Hendrik Visage (Hendrik.Visage@VECTOR.CO.ZA)
Wed, 4 Oct 1995 08:51:51 +0200 (SAT)

Hi there list,

> Has anyone had experience with the "Linux Sudden Death Syndrome?"

noticed it when I moved to ELF from a Slackware distribution & kernel 1.32[3-9]
with a ne2000 clone, but my problem were possibly related to a machine which
directories I NFS mounted, which network cable was faulty. It cause linux (or
other Solaris 2.x machines) to sometimes "lock up" for up to 5 minutes after
which it then recovers. Linux I noticed also had the waiting problem, but
sometimes also hanged. I then put up a keyboard & screen (I were using it over
the net ;^) and noticed that the times I started a BIG (>20MB) ftp/nfs copy, the
machines networking would stop, althought the VT's and other programs can still
work for a while, and then everything stop dead in its tracks.

> Symptoms include:
> 1) Hanging without warning, apparently randomly. can be anywhere from a few
> hours to up to 10 days.
> 2) No panic information.. nada.. system just stops. no pings, etc.
> 3) No VC switching works, but can scroll up/down within the current VC with
> shift-PgUp/shift-PgDn, so apparently SOMETHING is still working.
> Does anyone know causes and perhaps cures for this mysterious syndrome?

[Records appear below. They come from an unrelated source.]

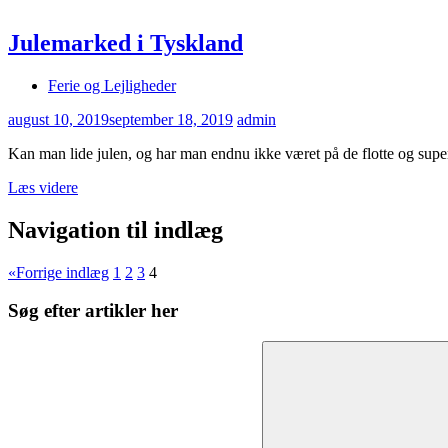
Julemarked i Tyskland
Ferie og Lejligheder
august 10, 2019
september 18, 2019
admin
Kan man lide julen, og har man endnu ikke været på de flotte og super
Læs videre
Navigation til indlæg
«
Forrige indlæg
1
2
3
4
Søg efter artikler her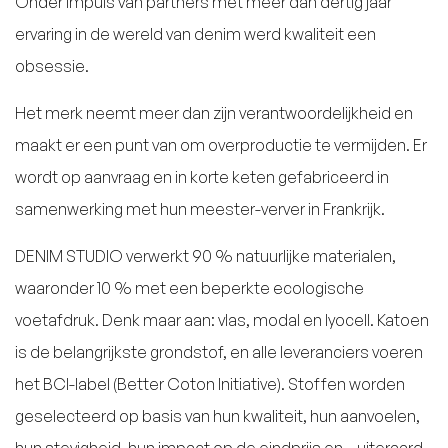
Onder impuls van partners met meer dan dertig jaar
ervaring in de wereld van denim werd kwaliteit een
obsessie.
Het merk neemt meer dan zijn verantwoordelijkheid en
maakt er een punt van om overproductie te vermijden. Er
wordt op aanvraag en in korte keten gefabriceerd in
samenwerking met hun meester-verver in Frankrijk.
DENIM STUDIO verwerkt 90 % natuurlijke materialen,
waaronder 10 % met een beperkte ecologische
voetafdruk. Denk maar aan: vlas, modal en lyocell. Katoen
is de belangrijkste grondstof, en alle leveranciers voeren
het BCI-label (Better Coton Initiative). Stoffen worden
geselecteerd op basis van hun kwaliteit, hun aanvoelen,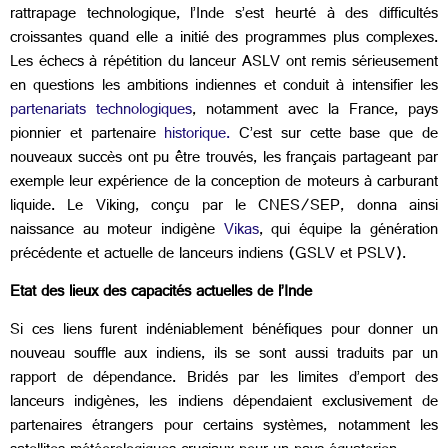
rattrapage technologique, l’Inde s’est heurté à des difficultés
croissantes quand elle a initié des programmes plus complexes.
Les échecs à répétition du lanceur ASLV ont remis sérieusement
en questions les ambitions indiennes et conduit à intensifier les
partenariats technologiques
, notamment avec la France, pays
pionnier et partenaire
historique.
C’est sur cette base que de
nouveaux succès ont pu être trouvés, les français partageant par
exemple leur expérience de la conception de moteurs à carburant
liquide. Le Viking, conçu par le CNES/SEP, donna ainsi
naissance au moteur indigène
Vikas
, qui équipe la génération
précédente et actuelle de lanceurs indiens (GSLV et PSLV).
Etat des lieux des capacités actuelles de l’Inde
Si ces liens furent indéniablement bénéfiques pour donner un
nouveau souffle aux indiens, ils se sont aussi traduits par un
rapport de dépendance. Bridés par les limites d’emport des
lanceurs indigènes, les indiens dépendaient exclusivement de
partenaires étrangers pour certains systèmes, notamment les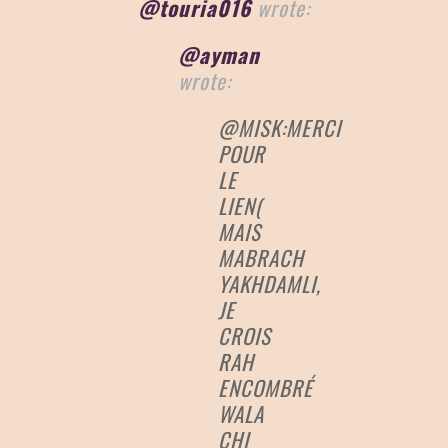
@touria016
wrote:
@ayman
wrote:
@MISK:MERCI
POUR
LE
LIEN(
MAIS
MABRACH
YAKHDAMLI,
JE
CROIS
RAH
ENCOMBRÉ
WALA
CHI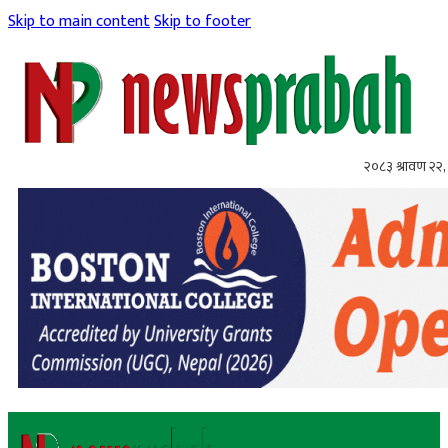
Skip to main content
Skip to footer
२०८३ श्रावण २२, 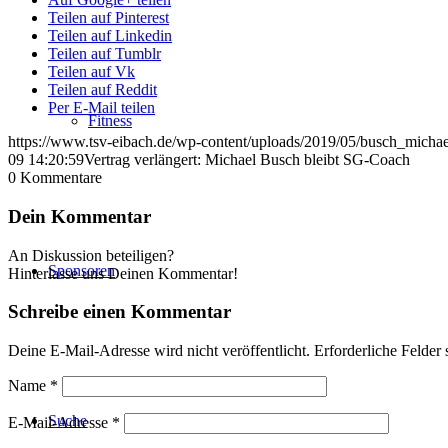
Teilen auf Pinterest
Teilen auf Linkedin
Teilen auf Tumblr
Teilen auf Vk
Teilen auf Reddit
Per E-Mail teilen
Fitness
https://www.tsv-eibach.de/wp-content/uploads/2019/05/busch_michae
09 14:20:59
Vertrag verlängert: Michael Busch bleibt SG-Coach
0
Kommentare
Dein Kommentar
An Diskussion beteiligen?
Sponsoren
Hinterlasse uns Deinen Kommentar!
Schreibe einen Kommentar
Deine E-Mail-Adresse wird nicht veröffentlicht.
Erforderliche Felder 
Name
*
Suche
E-Mail-Adresse
*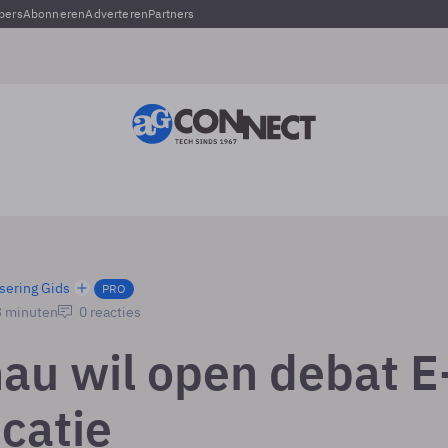
pers
Abonneren
Adverteren
Partners
sering Gids
PRO
3 minuten
0 reacties
au wil open debat E
icatie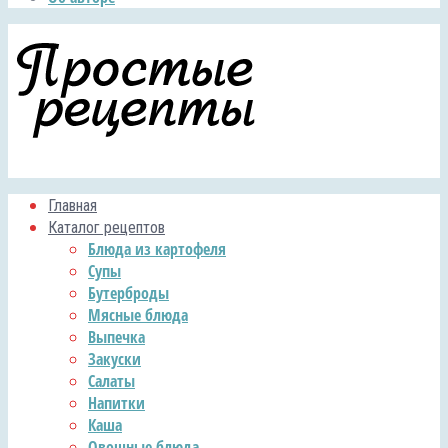
Главная
Каталог рецептов
Блюда из картофеля
Супы
Бутерброды
Мясные блюда
Выпечка
Закуски
Салаты
Напитки
Каша
Овощные блюда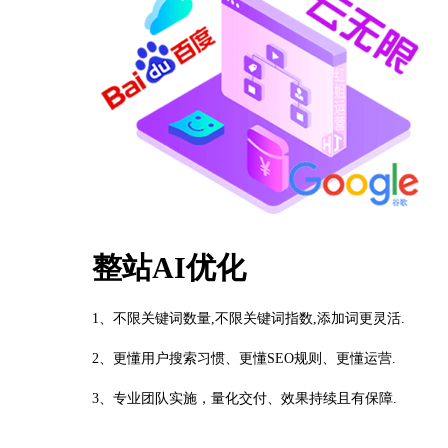
整站AI优化
1、不限关键词数量,不限关键词指数,添加词更灵活.
2、更懂用户搜索习惯、更懂SEO规则、更懂运营.
3、专业团队实施，量化交付、效果持续且有保障.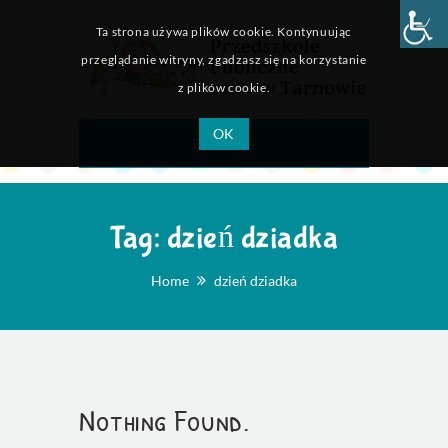
Ta strona używa plików cookie. Kontynuując
przeglądanie witryny, zgadzasz się na korzystanie
z plików cookie.
OK
Menu
Tag:
dzień dziadka
Home
dzień dziadka
Nothing Found.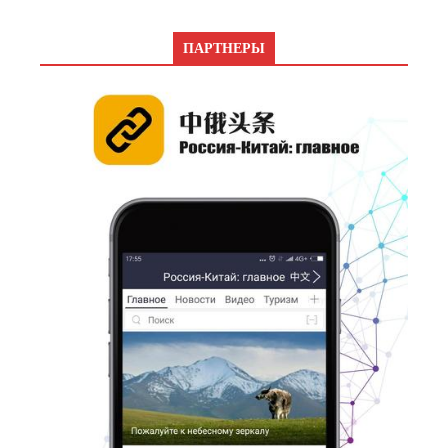
ПАРТНЕРЫ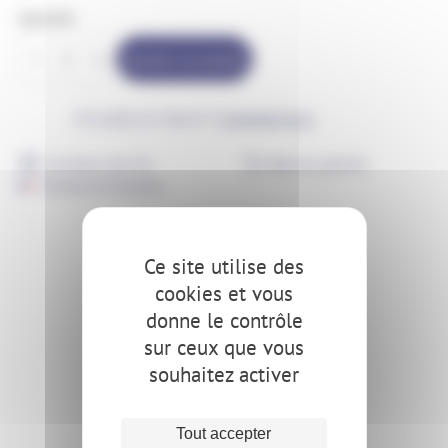
Quantité
quantité
Ajouter au panier
de
Rallonge
Un projet sur-mesure ?
Contactez-nous
gamme
Octoplus
Livraison sous 4j
Retours gratuits
-
Entreprise française
1m
-
230V
Ce site utilise des
cookies et vous
donne le contrôle
sur ceux que vous
souhaitez activer
Tout accepter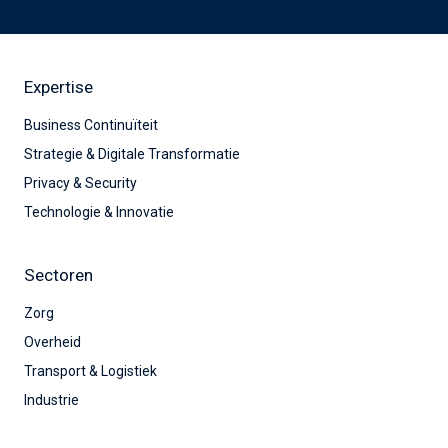
Expertise
Business Continuïteit
Strategie & Digitale Transformatie
Privacy & Security
Technologie & Innovatie
Sectoren
Zorg
Overheid
Transport & Logistiek
Industrie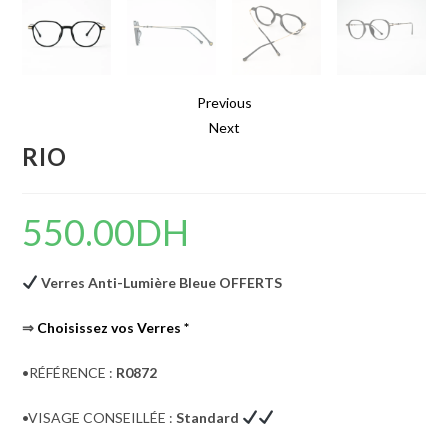
Previous
Next
RIO
550.00
DH
Verres Anti-Lumière Bleue OFFERTS
⇒
Choisissez vos Verres
*
•RÉFÉRENCE :
R0872
•VISAGE CONSEILLÉE :
Standard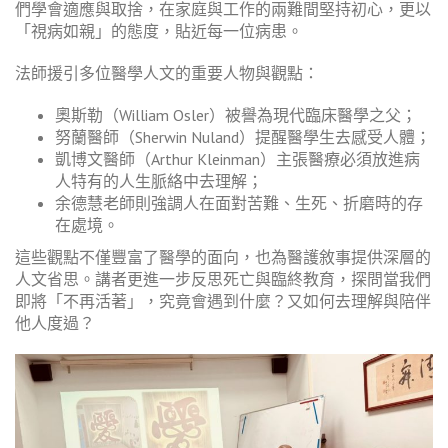
們學會適應與取捨，在家庭與工作的兩難間堅持初心，更以
「視病如親」的態度，貼近每一位病患。
法師援引多位醫學人文的重要人物與觀點：
奧斯勒（William Osler）被譽為現代臨床醫學之父；
努蘭醫師（Sherwin Nuland）提醒醫學生去感受人體；
凱博文醫師（Arthur Kleinman）主張醫療必須放進病
人特有的人生脈絡中去理解；
余德慧老師則強調人在面對苦難、生死、折磨時的存
在處境。
這些觀點不僅豐富了醫學的面向，也為醫護敘事提供深層的
人文省思。講者更進一步反思死亡與臨終教育，探問當我們
即將「不再活著」，究竟會遇到什麼？又如何去理解與陪伴
他人度過？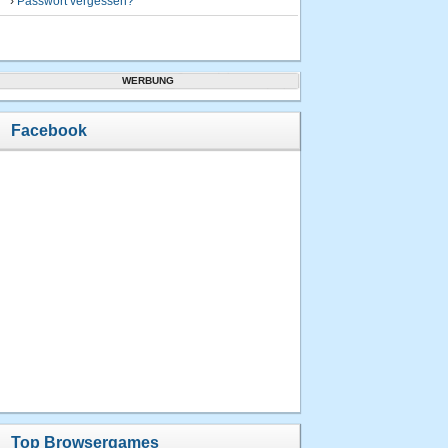
›
Passwort vergessen?
WERBUNG
Facebook
Top Browsergames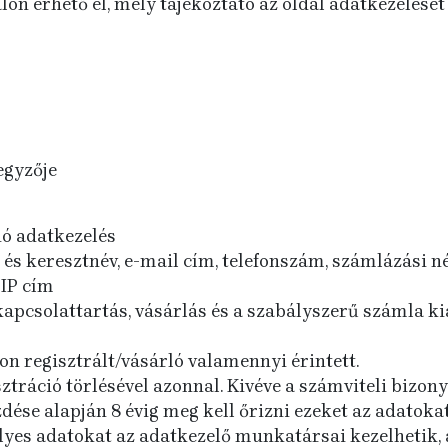
alon érhető el, mely tájékoztató az oldal adatkezelésé
egyzője
ó adatkezelés
 és keresztnév, e-mail cím, telefonszám, számlázási név
 IP cím
 kapcsolattartás, vásárlás és a szabályszerű számla kiá
n regisztrált/vásárló valamennyi érintett.
ztráció törlésével azonnal. Kivéve a számviteli bizon
ezdése alapján 8 évig meg kell őrizni ezeket az adatokat
yes adatokat az adatkezelő munkatársai kezelhetik, a 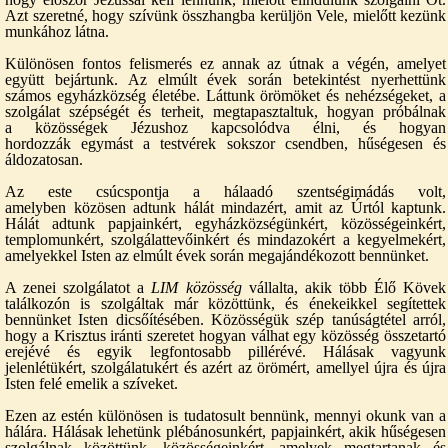
Azt szeretné, hogy szívünk összhangba kerüljön Vele, mielőtt kezünk
munkához látna.
Különösen fontos felismerés ez annak az útnak a végén, amelyet
együtt bejártunk. Az elmúlt évek során betekintést nyerhettünk
számos egyházközség életébe. Láttunk örömöket és nehézségeket, a
szolgálat szépségét és terheit, megtapasztaltuk, hogyan próbálnak
a közösségek Jézushoz kapcsolódva élni, és hogyan
hordozzák egymást a testvérek sokszor csendben, hűségesen és
áldozatosan.
Az este csúcspontja a hálaadó szentségimádás volt,
amelyben közösen adtunk hálát mindazért, amit az Úrtól kaptunk.
Hálát adtunk papjainkért, egyházközségünkért, közösségeinkért,
templomunkért, szolgálattevőinkért és mindazokért a kegyelmekért,
amelyekkel Isten az elmúlt évek során megajándékozott bennünket.
A zenei szolgálatot a
LIM közösség
vállalta, akik több Élő Kövek
találkozón is szolgáltak már közöttünk, és énekeikkel segítettek
bennünket Isten dicsőítésében. Közösségük szép tanúságtétel arról,
hogy a Krisztus iránti szeretet hogyan válhat egy közösség összetartó
erejévé és egyik legfontosabb pillérévé. Hálásak vagyunk
jelenlétükért, szolgálatukért és azért az örömért, amellyel újra és újra
Isten felé emelik a szíveket.
Ezen az estén különösen is tudatosult bennünk, mennyi okunk van a
hálára. Hálásak lehetünk plébánosunkért, papjainkért, akik hűségesen
szolgálnak közöttünk, közösségeinkért, amelyek megtartanak és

Possible cures (Which happened all at the same time):
1) replaced a faulty UTP (10base-T) cable to the server
2) Installed RedHat-2 with full ELF support
3) Compiled 1.3.30

Currently the machine is up for 2 days...
*Networking might need some debugging?? with errors on the lines??
(No I don't have a problem with the net code, but it might be that errors and
retransmissions might be a problem, which is especially difficult to simulated)
*SOme network adapters isn't quite good??